Although he promised in his first run for the presidency to reform Social Security, Medicare and Medicaid, Barack Obama seems increasingly unwilling to do any of that now.

• The leftwing of the Democratic Party seems increasingly shrill in its insistence that there is no need for any fundamental reform of entitlement spending.

• Even in the left-of-center think tanks and on the liberal blogs, one finds increasing denial that any fundamental change is needed.

This last development is especially disappointing. Tyler Cowen writes:

I see the current American Left as rapidly losing what it once knew about the need for entitlement reform. This is a shame, it does not augur well for our fiscal future, and it remains an under-reported story. I see it happening right under my nose, day by day, article by article, blog post by blog post.

Our budget problem should not be a mystery. Basically, spending on government entitlement programs has been growing at almost twice the rate of growth of our national income for the past 40 years. Health care entitlements have been growing more than twice that fast. Entitlement spending is already more than half of the federal budget and soon it will be more than half of all government spending – including state and local governments.

You don’t need to be an economist or a mathematician to know that if the cost of something you are buying is growing at twice the rate of growth of your income, you are going to be facing deficits that will get larger and larger through time.

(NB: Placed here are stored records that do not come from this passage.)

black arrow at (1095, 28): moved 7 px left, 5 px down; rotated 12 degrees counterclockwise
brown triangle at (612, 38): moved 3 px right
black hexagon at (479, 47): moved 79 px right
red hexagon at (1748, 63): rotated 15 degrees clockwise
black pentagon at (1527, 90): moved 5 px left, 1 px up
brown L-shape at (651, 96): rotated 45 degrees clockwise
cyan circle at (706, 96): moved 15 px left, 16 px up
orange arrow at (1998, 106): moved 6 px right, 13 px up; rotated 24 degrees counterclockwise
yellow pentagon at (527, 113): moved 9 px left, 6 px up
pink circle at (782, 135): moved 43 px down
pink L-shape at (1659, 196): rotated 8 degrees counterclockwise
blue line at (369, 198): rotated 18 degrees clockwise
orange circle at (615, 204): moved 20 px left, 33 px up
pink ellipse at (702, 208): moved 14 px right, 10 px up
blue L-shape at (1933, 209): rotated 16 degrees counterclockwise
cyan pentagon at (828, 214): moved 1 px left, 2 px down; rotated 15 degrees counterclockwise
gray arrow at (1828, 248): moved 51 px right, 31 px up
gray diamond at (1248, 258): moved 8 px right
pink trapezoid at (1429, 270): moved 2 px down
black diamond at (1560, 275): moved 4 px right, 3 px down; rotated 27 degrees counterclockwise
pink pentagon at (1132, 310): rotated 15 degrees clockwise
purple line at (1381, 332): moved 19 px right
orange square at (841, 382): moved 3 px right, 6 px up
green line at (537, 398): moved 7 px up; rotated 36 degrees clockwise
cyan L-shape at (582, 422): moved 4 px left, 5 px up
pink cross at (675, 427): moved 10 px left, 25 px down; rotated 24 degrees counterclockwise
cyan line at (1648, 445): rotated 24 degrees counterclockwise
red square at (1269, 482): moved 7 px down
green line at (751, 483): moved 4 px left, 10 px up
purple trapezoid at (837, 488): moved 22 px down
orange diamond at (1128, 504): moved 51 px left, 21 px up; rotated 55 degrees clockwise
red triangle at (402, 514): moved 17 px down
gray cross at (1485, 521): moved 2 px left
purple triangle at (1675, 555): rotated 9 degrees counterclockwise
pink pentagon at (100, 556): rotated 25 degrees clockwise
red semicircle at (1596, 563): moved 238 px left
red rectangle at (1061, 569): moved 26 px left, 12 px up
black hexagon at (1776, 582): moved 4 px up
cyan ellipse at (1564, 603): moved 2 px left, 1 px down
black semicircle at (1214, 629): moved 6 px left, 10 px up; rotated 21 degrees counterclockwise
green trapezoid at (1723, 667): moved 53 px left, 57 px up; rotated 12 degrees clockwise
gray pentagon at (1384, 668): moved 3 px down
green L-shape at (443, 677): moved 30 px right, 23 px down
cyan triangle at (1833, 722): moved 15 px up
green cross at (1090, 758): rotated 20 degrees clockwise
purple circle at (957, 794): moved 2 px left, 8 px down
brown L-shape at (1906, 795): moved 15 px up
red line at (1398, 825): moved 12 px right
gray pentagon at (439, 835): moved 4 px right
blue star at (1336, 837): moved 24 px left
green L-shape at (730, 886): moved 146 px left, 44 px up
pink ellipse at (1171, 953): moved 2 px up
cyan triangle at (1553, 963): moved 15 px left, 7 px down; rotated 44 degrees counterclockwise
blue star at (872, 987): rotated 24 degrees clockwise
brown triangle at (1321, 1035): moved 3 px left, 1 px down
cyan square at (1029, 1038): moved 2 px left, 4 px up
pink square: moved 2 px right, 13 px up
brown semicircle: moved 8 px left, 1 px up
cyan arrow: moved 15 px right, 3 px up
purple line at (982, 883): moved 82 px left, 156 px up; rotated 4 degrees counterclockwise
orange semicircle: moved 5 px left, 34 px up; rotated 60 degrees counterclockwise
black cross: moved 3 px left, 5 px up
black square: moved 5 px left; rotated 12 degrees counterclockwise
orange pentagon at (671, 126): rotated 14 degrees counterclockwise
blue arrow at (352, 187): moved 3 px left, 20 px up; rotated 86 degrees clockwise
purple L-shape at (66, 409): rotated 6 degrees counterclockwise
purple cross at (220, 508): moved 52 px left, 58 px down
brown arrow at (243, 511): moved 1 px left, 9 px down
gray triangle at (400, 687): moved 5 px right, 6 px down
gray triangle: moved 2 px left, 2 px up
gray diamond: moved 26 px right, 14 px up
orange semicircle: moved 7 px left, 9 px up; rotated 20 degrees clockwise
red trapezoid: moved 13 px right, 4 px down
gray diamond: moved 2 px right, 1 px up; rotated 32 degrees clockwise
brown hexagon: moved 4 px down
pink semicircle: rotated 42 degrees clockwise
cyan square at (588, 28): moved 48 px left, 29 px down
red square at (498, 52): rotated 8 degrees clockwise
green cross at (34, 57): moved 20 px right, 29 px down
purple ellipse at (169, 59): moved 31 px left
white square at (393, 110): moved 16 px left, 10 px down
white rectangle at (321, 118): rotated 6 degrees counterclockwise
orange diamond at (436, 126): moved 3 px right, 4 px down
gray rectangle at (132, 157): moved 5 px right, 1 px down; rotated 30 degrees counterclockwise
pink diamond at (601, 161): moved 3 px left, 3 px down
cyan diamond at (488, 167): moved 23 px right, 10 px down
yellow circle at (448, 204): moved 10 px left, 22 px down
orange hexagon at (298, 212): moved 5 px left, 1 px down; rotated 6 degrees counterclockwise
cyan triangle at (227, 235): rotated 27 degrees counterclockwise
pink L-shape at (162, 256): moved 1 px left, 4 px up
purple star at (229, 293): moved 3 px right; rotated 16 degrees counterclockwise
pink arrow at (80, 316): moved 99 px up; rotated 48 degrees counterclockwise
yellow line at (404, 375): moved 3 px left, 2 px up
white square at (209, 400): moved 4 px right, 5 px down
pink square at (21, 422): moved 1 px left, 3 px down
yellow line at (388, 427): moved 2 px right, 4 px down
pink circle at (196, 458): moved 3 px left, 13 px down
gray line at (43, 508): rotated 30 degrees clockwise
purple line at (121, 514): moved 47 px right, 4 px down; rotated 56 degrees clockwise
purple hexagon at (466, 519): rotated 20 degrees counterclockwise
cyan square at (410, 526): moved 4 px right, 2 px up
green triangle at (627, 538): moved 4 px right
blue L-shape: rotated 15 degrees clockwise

When he was head of the Congressional Budget Office, one-time Obama adviser Peter Orszag estimated what tax revenues would be needed to stay on the spending course we are on. The projection: By mid-century, the average family will have to fork over two-thirds of its income to the federal government and upper-income families will have to surrender more than 90 percent!

And that was before the passage of Obama Care, which creates a new, massive entitlement for people under 65 years of age. Right now, the real cost of Obama Care is not showing up in official projections because of two budget gimmicks. The law assumes that Obama Care entitlements will be paid for by (1) slowing the rate of growth of Medicare to the growth of the economy as a whole and (2) slowing the growth of federal subsidies for the insurance everyone will be required to buy to the growth of the economy as a whole, even though health care costs will be growing at twice that rate.

The first assumption will crumble as soon as seniors discover doctors won’t see them and hospitals won’t admit them and they decide to march on Washington as a result. (See the Medicare Actuaries report.) The second assumption will crumble as soon as everyone else discovers they have been hoodwinked and joins the seniors in their public outrage.

The problem of entitlement spending deficits, by the way, is not something in the distant future. Don’t be misled by “trust funds” that are holding nothing more than IOUs that the government has written to itself. All our entitlement programs are run on a pay-as-you-go basis. Every dollar of payroll tax revenue is spent the very minute, the very second, the very day it comes in the door. And here is the bottom line: we are spending more than we are taking in right now. That is, we are experiencing a cash flow deficit that is growing larger and larger through time.

On the present course, we will need one out of every four general revenue dollars at the federal level to cover the cash flow deficits in Social Security and Medicare by 2020. We will need one in every two by 2030. To balance the budget without raising taxes, the government will need to stop doing about one in four other things it is currently doing in seven years. It will have to stop doing one of every two things it is currently doing in 17 years.

Nate Silver summarizes the state we are in this way:

We may have gone from conceiving of government as an entity that builds roads, dams and airports, provides shared services like schooling, policing and national parks, and wages wars, into the world’s largest insurance broker.

Most of us don’t much care for our insurance broker.